Wednesday, June 25, 2008

Divorce Strategies - Don't Be Deterred

By Allison Thompson

Divorce is a traumatic event in the lives of many people. They often find themselves in a divorce situation where they feel angry, hurt, confused as well as shocked and betrayed. Certainly the situation can only be made worse through trying to work at a relationship that has no hope of being fixed and instead one should openly discuss with the other what is to be done.

Certainly it is crucial that if you have children then you don't try and make the marriage work for them. There are reasons why some relationships end. Sometimes it's because they weren't the best to start with, others because the couple have grown apart or because one has changed so much that they are not the same person that they use to be. The best thing you can do where children are concerned in a divorce situation is to work it out in the most civilized way possible. Also be honest with your children at all times.

Unfortunately, the problem is that many divorces are that simple as one or either of the parties involved can be vindictive or hostile towards the other. Even in those divorces where this isn't the case the first thing that is going to be of interest to each party after child custody issues is money and assets. In some ways a marriage is very similar to a business deal and that is now being broken up. You need to understand and be able to navigate through any problems so that it all turns out right in the end. So you will need to come up with some kind of divorce strategy and tactics, although not very romantic are a necessity.

Your strategy is what you want to achieve. For instance, are you truly interested in taking the house, or do you just want to get enough of the home's equity in your settlement so you can make it on your own while you go through transition? Whatever your strategy is, however, you need to understand that it is no good at all to let yourself be made into a sacrificial lamb. You may think you're being nice, but that's not what a divorce is about. It's about fairness and justice, and there isn't going to be much of that unless your strategy is to get all that you truly feel is yours by right.

The tactics you use are going to be moves which help you to achieve your strategic goals by the end of the divorce case.
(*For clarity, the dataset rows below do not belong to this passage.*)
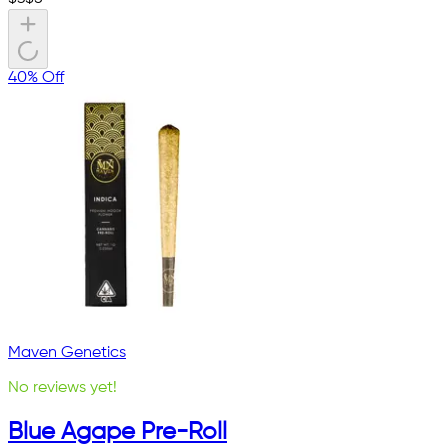
40% Off
Maven Genetics
No reviews yet!
Blue Agape Pre-Roll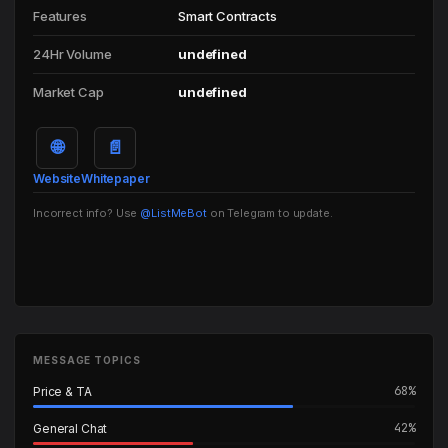
Features
Smart Contracts
24Hr Volume
undefined
Market Cap
undefined
🌐
📄
Website
Whitepaper
Incorrect info? Use
@ListMeBot
on Telegram to update.
MESSAGE TOPICS
68%
Price & TA
42%
General Chat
Having great tactics is similar to you playing a good game of chess, they help you to set up to win and they can help you to block or react to those moves being made by your soon to be ex-spouse. These tactics need to be well calculated and you should not be overly emotional when considering them as it could leave you open and vulnerable. Also although your spouse use to be nice, the stresses placed on a person during divorce can turn them in someone who will stop at nothing to get what they want. It is important that you don't back down from using your tactics, unless you discover that they aren't actually working for you.

If your divorce is contested--meaning at least one of you doesn't want to accept it or doesn't want to agree on a fair settlement--be prepared for it to take two years or more to have the papers signed. Do not set your heart on a specific time frame or date for final settlement.

Make sure you consult a recommended or known divorce lawyer on all of your tactics and your divorce strategy. Again, while not romantic, divorce lawyers are usually a very important part of the divorce process.